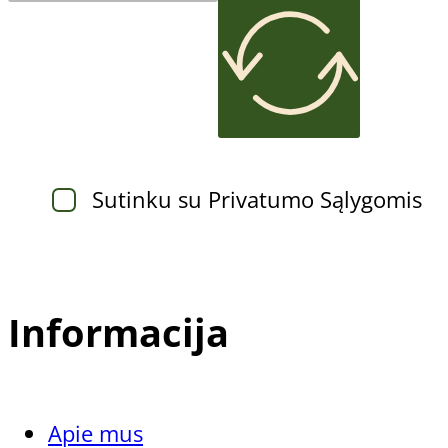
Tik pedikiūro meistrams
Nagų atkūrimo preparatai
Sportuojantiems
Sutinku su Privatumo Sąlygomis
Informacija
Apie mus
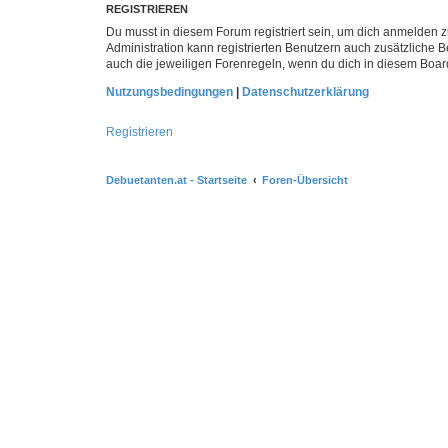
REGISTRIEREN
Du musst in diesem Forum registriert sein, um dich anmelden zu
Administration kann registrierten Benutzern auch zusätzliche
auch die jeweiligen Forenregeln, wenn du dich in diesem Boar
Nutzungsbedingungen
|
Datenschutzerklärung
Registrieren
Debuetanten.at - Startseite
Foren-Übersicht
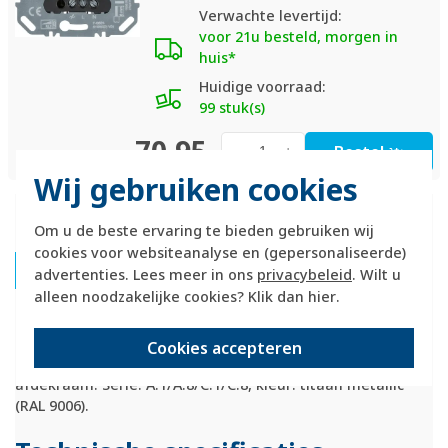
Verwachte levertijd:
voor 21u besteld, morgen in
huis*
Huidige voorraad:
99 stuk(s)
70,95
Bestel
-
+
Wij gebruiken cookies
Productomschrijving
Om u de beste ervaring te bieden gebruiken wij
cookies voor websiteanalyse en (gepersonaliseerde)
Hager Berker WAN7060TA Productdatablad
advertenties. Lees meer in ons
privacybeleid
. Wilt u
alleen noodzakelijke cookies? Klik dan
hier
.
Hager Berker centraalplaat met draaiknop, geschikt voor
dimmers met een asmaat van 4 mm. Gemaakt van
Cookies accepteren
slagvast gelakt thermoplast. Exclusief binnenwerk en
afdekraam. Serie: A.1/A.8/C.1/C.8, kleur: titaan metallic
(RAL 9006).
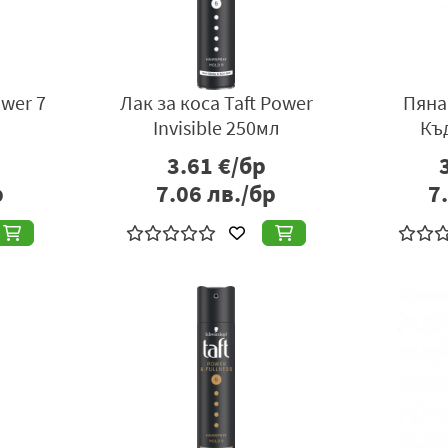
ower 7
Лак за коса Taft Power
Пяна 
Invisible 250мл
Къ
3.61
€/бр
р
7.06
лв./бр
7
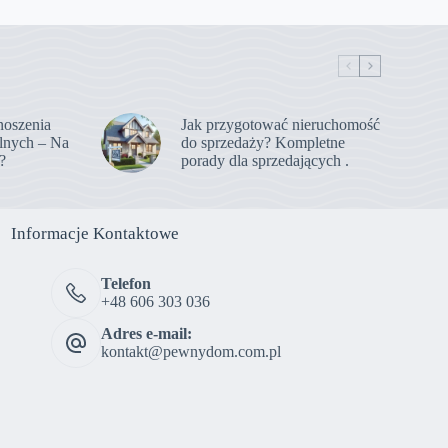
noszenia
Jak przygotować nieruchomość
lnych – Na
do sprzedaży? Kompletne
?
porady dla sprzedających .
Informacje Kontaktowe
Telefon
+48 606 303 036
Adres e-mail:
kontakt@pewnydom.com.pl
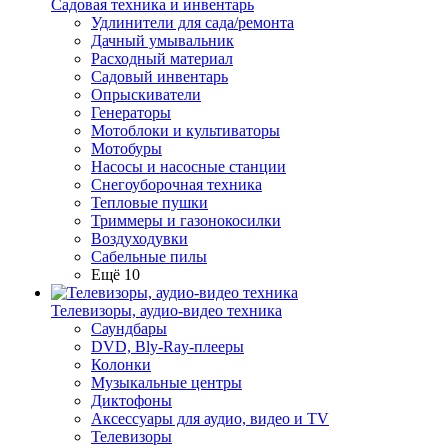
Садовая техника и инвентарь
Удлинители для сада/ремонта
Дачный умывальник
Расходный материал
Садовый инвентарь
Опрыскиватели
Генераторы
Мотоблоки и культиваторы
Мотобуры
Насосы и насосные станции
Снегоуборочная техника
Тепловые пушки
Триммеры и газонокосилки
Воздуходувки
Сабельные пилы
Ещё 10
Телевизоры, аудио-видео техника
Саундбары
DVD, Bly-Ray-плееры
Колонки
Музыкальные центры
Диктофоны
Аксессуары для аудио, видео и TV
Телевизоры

* * *

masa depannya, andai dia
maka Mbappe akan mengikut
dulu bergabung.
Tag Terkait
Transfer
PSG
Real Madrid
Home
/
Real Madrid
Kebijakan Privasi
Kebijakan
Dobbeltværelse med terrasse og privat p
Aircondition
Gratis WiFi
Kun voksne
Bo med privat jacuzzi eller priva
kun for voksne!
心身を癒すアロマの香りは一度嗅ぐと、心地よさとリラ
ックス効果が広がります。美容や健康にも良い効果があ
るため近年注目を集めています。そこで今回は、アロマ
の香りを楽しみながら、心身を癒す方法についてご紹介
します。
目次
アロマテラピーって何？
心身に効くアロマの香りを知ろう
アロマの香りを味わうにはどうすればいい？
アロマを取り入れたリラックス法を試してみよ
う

## Work item
Once you have counted the lines above that hold the word "diesem", report only that total.

## Expected answer
2